26. Mai 2021
Breakfast-Talk Vol. I
Schulden machen ist keine Kraftanstrengung - zu soliden Finanzen zurückzukommen ist eine
Eckhardt Rehberg MdB im Gespräch
Eckhardt Rehberg MdB

Nach über 30 Jahren im Land- und Bundestag scheidet Eckhardt Rehberg nach dieser Legislaturperiode aus.
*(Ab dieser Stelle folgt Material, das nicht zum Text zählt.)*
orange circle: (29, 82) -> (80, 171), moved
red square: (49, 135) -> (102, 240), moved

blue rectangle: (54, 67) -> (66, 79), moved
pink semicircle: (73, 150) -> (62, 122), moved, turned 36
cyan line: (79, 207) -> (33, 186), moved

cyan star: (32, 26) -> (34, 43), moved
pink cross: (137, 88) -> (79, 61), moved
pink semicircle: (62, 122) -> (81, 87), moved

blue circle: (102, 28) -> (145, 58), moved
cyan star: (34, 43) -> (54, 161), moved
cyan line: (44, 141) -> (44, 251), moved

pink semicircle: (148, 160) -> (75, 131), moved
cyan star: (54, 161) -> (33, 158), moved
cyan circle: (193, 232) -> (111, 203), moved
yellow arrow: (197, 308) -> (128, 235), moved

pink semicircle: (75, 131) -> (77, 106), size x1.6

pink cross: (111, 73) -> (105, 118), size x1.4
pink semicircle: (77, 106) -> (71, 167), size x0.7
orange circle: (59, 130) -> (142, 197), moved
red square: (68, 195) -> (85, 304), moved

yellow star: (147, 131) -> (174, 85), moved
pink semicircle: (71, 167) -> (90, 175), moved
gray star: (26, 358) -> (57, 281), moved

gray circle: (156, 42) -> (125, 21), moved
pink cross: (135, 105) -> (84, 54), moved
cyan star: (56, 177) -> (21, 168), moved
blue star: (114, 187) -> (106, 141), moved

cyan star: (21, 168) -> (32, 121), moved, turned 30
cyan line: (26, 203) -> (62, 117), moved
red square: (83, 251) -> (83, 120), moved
Umso mehr hat sich der Landesverband Mecklenburg-Vorpommern gefreut, die Expertise von dem ausgewiesenen Haushaltsfachmann zu erhalten.


„Im letzten Jahr haben wir 130 Milliarden Euro Schulden aufgenommen, dieses Jahr sollen es 240 Milliarden Euro und im nächsten Jahr 80 Milliarden Euro werden – das ist schon eine Herausforderung und ich kämpfe für die Schuldenbremse“, so Rehberg. Dabei kommen neben den Rückzahlungen der coronabedingt aufgenommenen Schulden noch weitere Aspekte wie die des umzusetzenden Klimaschutzes oder auch das Voranschreiten in der Digitalisierung hinzu. Wie der Wirtschaftsrat es fordert, betont auch Rehberg, dass ein Zusammenspiel von ökologischen und ökonomischen Gesichtspunkten unabdingbar sei, weil bei den ganzen zu tätigenden Investitionen eben auch die Schuldenbegleichung oben auf der Agenda stehen und das Geld erwirtschaftet werden müsse.


Auf Mecklenburg-Vorpommern angesprochen hob er besonders den Kampf um die Arbeitskräfte hervor, wozu für ihn auch eine gute Entlohnung zähle, um konkurrenzfähig zu Mitbewerbern sein zu können. (Rehberg ist gegen den Mindestlohn, Anm. d. Verfassers). Die Chancen ständen aufgrund des Potentials beispielsweise in der Medizintechnik im KMU-Bereich und aufgrund der vielen Universitäten und Forschungszentren im Land gut. „Junge Leute, die Anfang der 1990er weggegangen sind, kommen auch vermehrt zurück, was ein gutes Zeichen ist – wir sind attraktiv!“, so Rehberg.


Rehberg warnte zudem vor der Vermögensteuer: „Die Vermögenssteuer ist vor allem für die KMU eine Substanzbesteuerung und wir müssen von der Neiddebatte wegkommen. Denn das wird ja auch das Betriebsvermögen betreffen, was unter anderem für Investitionen und Lohnerhöhungen verwendet wird“. Einer Steuersenkung erteilte er aber eine klare Absage.


Der Breakfast-Talk ist ein neu eingeführtes Format des Wirtschaftsrates in Mecklenburg-Vorpommern, bei dem der Wirtschaftsrat mit Experten aus Unternehmertum und Politik ins Gespräch kommt und die Mitglieder nach ein paar Fragen des Landesgeschäftsführers Reto Pikolin die Möglichkeit bekommen, selbst mit dem Gast ins Gespräch zu kommen.